Yesterday, a boat in distress was intercepted by the Libyan Coastguard before Geo Barents could provide assistance. Hours later, Alarm Phone issued an alert on another boat in distress in the area, to which we responded.

The team on Geo Barents navigated for three hours before reaching the rubber boat, which had collapsed and was sinking, while its passengers were struggling to survive, with many already in the sea.

World's deadliest border

Today, the Mediterranean Sea remains the deadliest border in the world, with 24,184 missing migrants recorded since 2014 and 721 in 2022 alone.

EU member states and border states with the Mediterranean Sea are condemning people to drown under policies of non-assistance. MSF demands that all European Union member states ensure a state-led, dedicated and proactive search and rescue capacity is provided in the central Mediterranean Sea, and to provide a fast and adequate response to all distress calls.

“We were in the sea for 19 hours before we were rescued,” says a man from Cameroon who was rescued last night and is now safe on board. “All these hours, I saw many people drowning. I am happy that I was saved but it comes with a lot of tears.”

Geo Barents is now heading to Italy and has reached out to the Maltese and Italian authorities for a place of safety. MSF asks for a timely and safe disembarkation of survivors as soon as possible to avoid increasing survivors’ distress and worsening their mental health.

MSF search and rescue

MSF has been running search and rescue (SAR) activities in the Central Mediterranean since 2015, working on eight different SAR vessels (alone or in partnership with other NGOs). Overall, MSF search and rescue teams in the Central Mediterranean have assisted more than 85,000 people. Geo Barents is MSF’s current chartered search and rescue vessel.

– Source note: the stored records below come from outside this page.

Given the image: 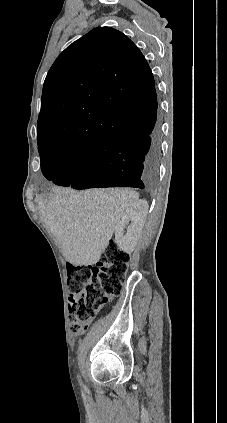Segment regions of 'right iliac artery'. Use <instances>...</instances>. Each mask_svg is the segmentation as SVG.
<instances>
[{
	"label": "right iliac artery",
	"mask_w": 227,
	"mask_h": 423,
	"mask_svg": "<svg viewBox=\"0 0 227 423\" xmlns=\"http://www.w3.org/2000/svg\"><path fill=\"white\" fill-rule=\"evenodd\" d=\"M78 379H79L80 384L82 385V382H81V379L79 378V376H78Z\"/></svg>",
	"instance_id": "1"
}]
</instances>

Between June 2021 and May 2022, the ship sailed out 11 times and conducted 47 rescue operations, rescuing 3,138 people and recovering the bodies of a further 10 people who had died in the sea. MSF teams on board conducted 6,536 medical consultations for primary health care, sexual and reproductive health and mental health. 

Thirty-four percent of the survivors rescued were children, out of whom 89 percent were unaccompanied and/or separated from their families. Two-hundred-and-sixty-five people reported to our teams having suffered some form of violence, torture or ill-treatment, and 63 people among them reported having suffered sexual and other forms of gender-based violence.

Our medical and humanitarian teams also recorded 620 incidents of violence perpetrated against or witnessed by the people rescued that included physical assault, torture, forced disappearance, kidnapping, arbitrary arrest and detention mainly in Libya but also during their often-multiple interceptions and forced returns by the Libyan coastguards.